(GIVEN INFORMATION Opens)
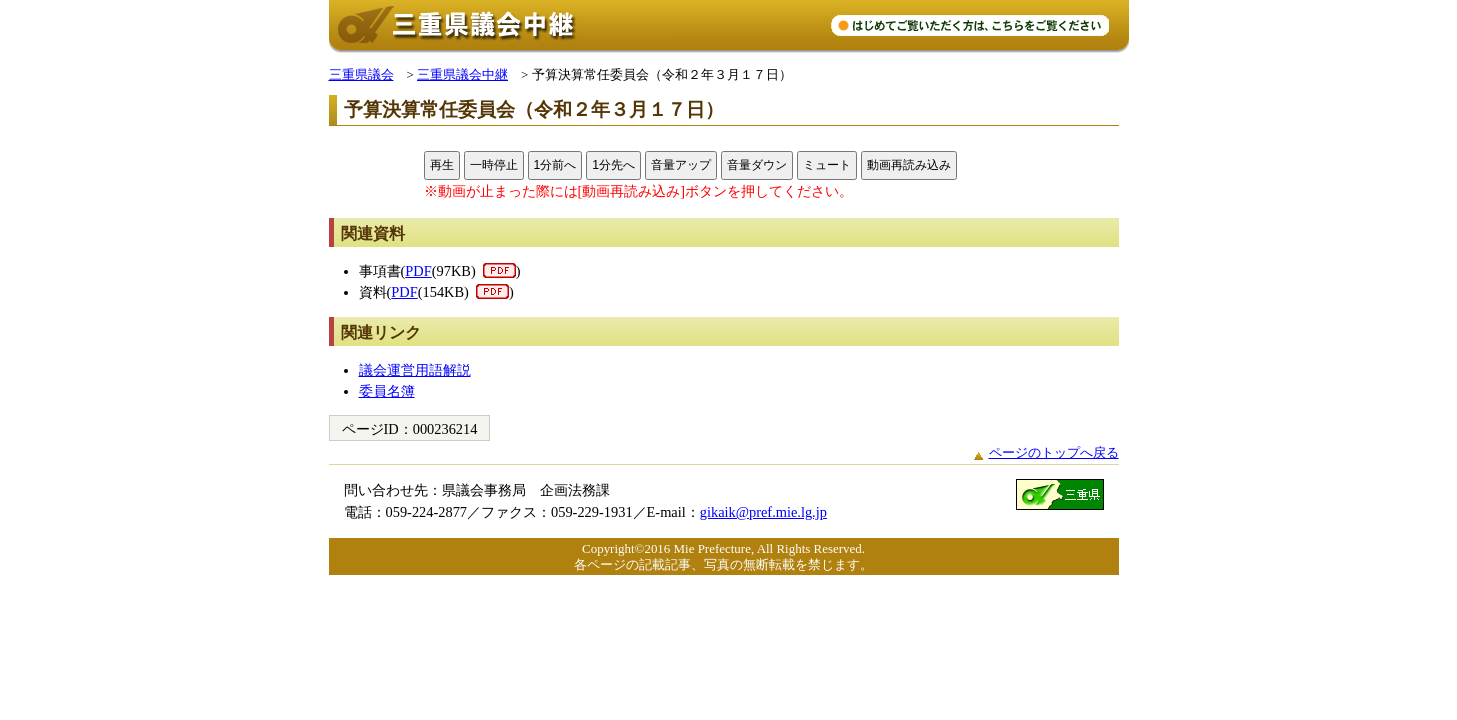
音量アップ (681, 165)
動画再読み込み (909, 165)
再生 (442, 165)
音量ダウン (757, 165)
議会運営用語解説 (415, 370)
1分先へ (613, 165)
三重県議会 (361, 74)
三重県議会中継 (462, 74)
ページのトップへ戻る (1054, 452)
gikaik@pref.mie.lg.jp (763, 512)
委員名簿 (387, 391)
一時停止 (494, 165)
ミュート (827, 165)
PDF (418, 271)
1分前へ (555, 165)
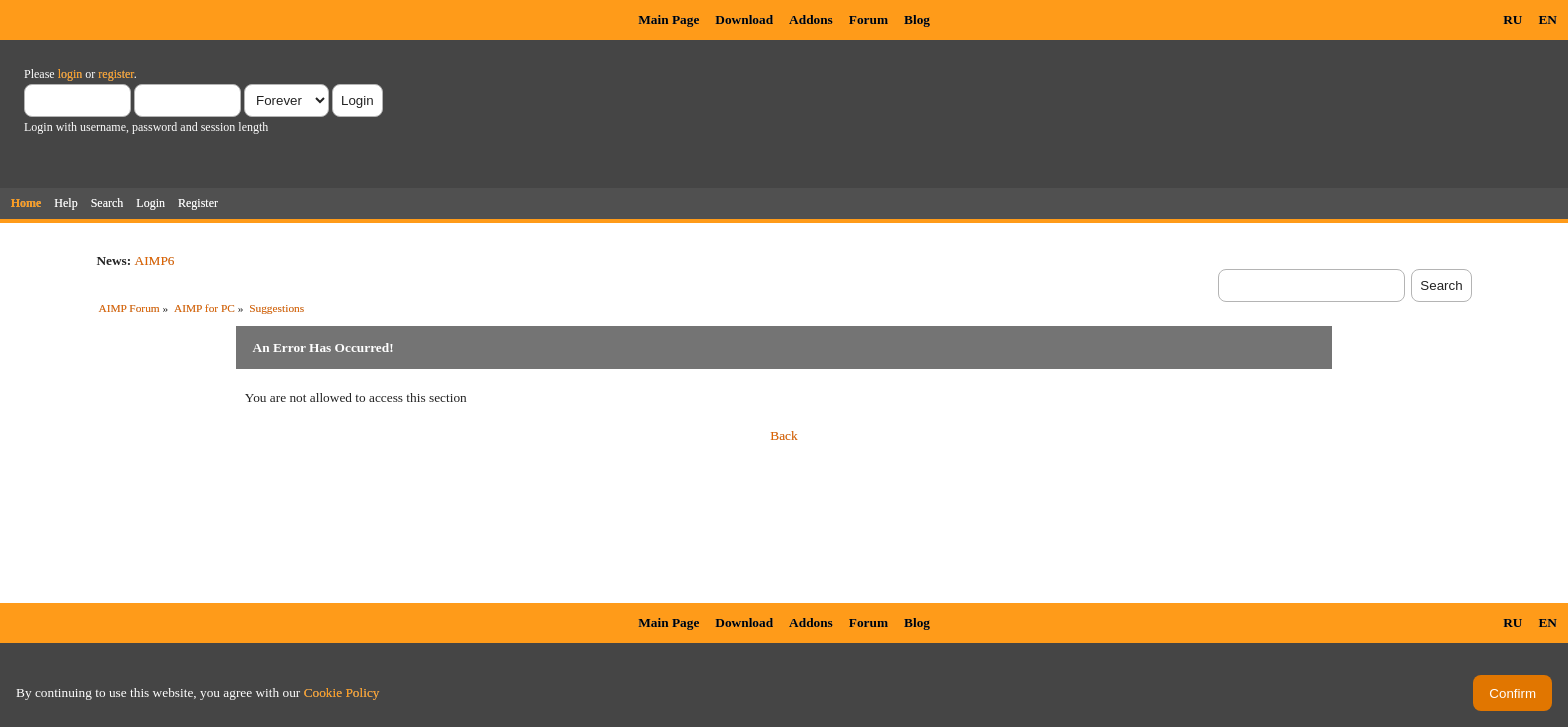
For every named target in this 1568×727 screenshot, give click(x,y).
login (70, 74)
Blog (917, 19)
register (115, 74)
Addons (811, 19)
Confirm (1512, 693)
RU (1512, 19)
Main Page (668, 19)
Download (744, 19)
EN (1547, 19)
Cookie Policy (342, 692)
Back (783, 435)
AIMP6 (155, 260)
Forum (868, 19)
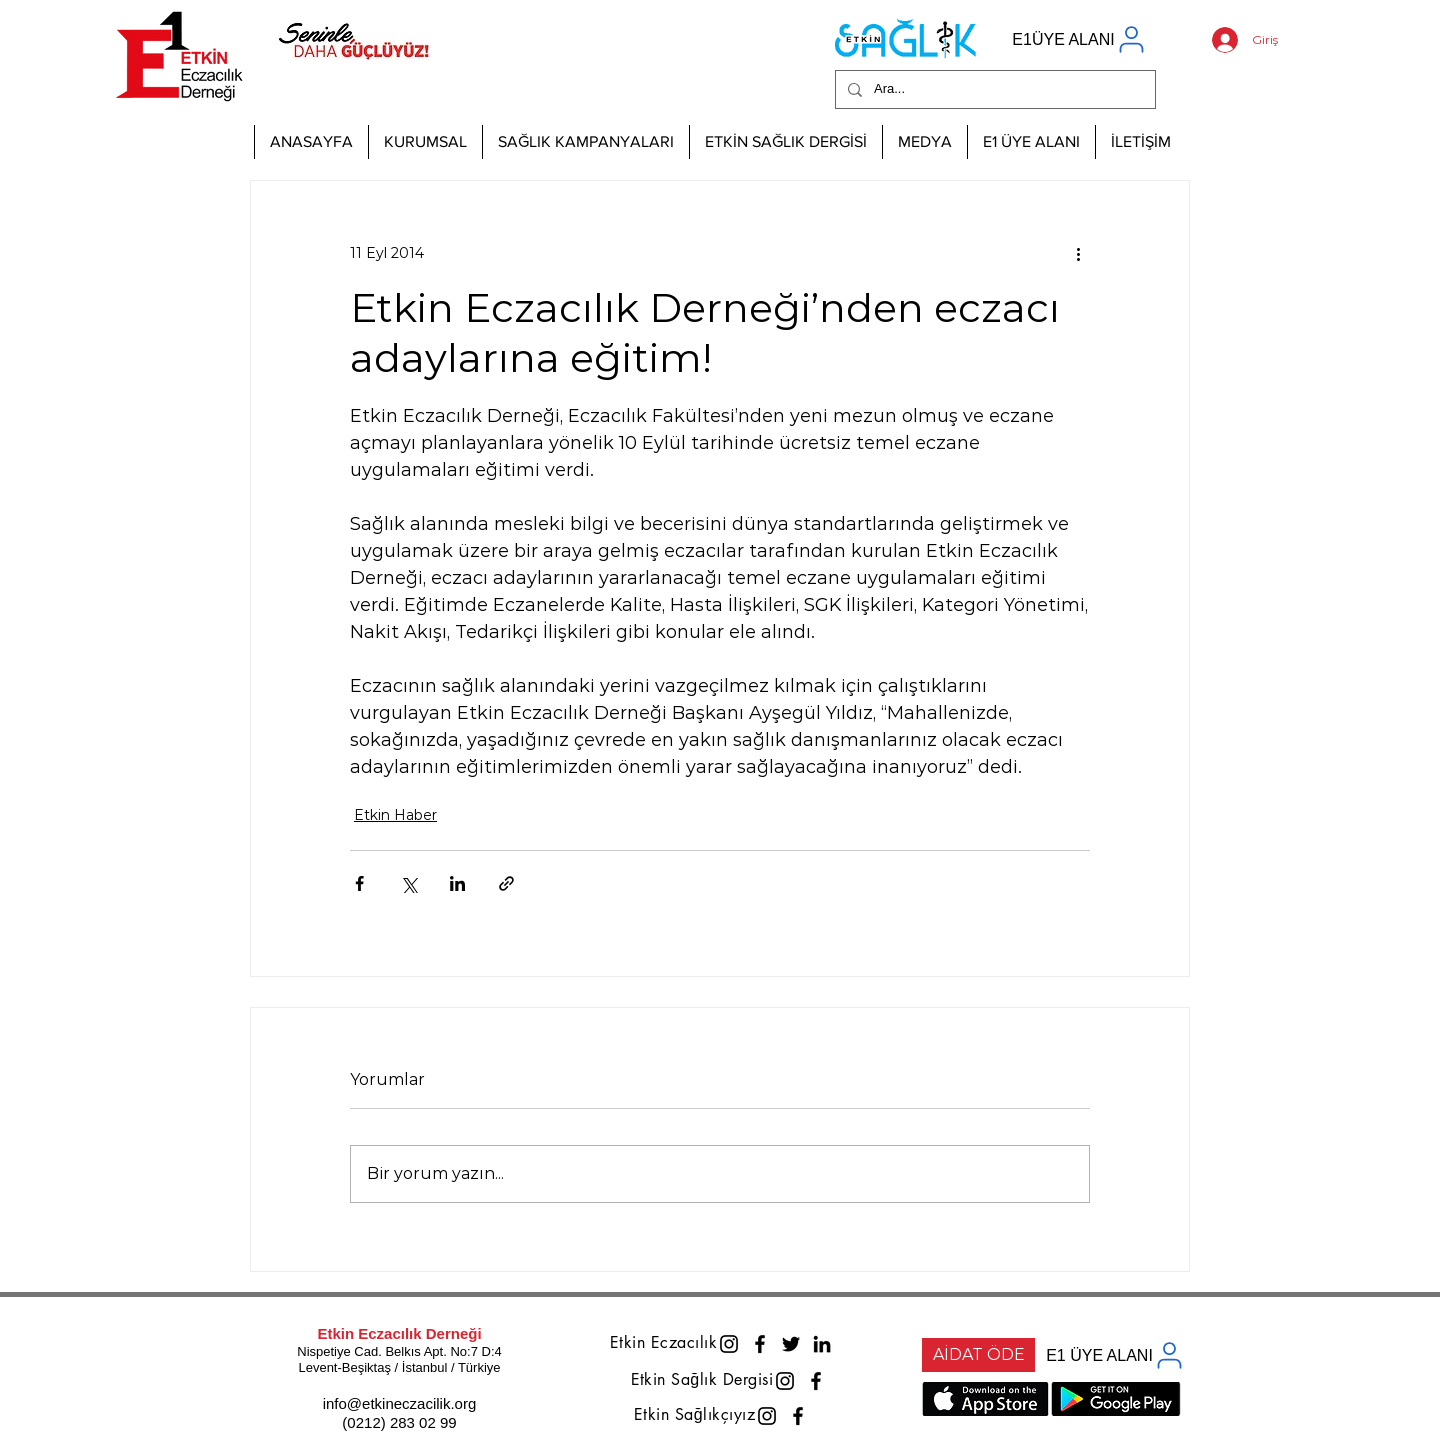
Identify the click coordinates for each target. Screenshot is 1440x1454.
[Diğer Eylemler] (1078, 253)
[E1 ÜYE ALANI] (1116, 1355)
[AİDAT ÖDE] (978, 1355)
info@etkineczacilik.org (400, 1403)
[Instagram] (729, 1344)
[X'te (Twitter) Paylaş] (408, 883)
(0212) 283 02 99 (399, 1422)
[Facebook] (760, 1344)
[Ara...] (993, 89)
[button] (425, 142)
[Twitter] (791, 1344)
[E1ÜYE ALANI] (1080, 39)
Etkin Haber (395, 815)
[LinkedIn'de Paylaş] (457, 883)
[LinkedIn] (822, 1344)
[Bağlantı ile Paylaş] (506, 883)
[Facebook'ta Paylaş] (359, 883)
(GIVEN INFORMATION Closes)
### WORK TO COMPLETE
An exact copy is needed of the entries above, starting at the line that holds "Blog (917, 19)" and stopping at the line that holds "[Facebook] (760, 1344)", both kept; pictures stay out.

### ANSWER BELOW
Blog (917, 19)
register (115, 74)
Addons (811, 19)
Confirm (1512, 693)
RU (1512, 19)
Main Page (668, 19)
Download (744, 19)
EN (1547, 19)
Cookie Policy (342, 692)
Back (783, 435)
AIMP6 (155, 260)
Forum (868, 19)
Identify the click coordinates for each target. Screenshot is 1440x1454.
[Diğer Eylemler] (1078, 253)
[E1 ÜYE ALANI] (1116, 1355)
[AİDAT ÖDE] (978, 1355)
info@etkineczacilik.org (400, 1403)
[Instagram] (729, 1344)
[X'te (Twitter) Paylaş] (408, 883)
(0212) 283 02 99 (399, 1422)
[Facebook] (760, 1344)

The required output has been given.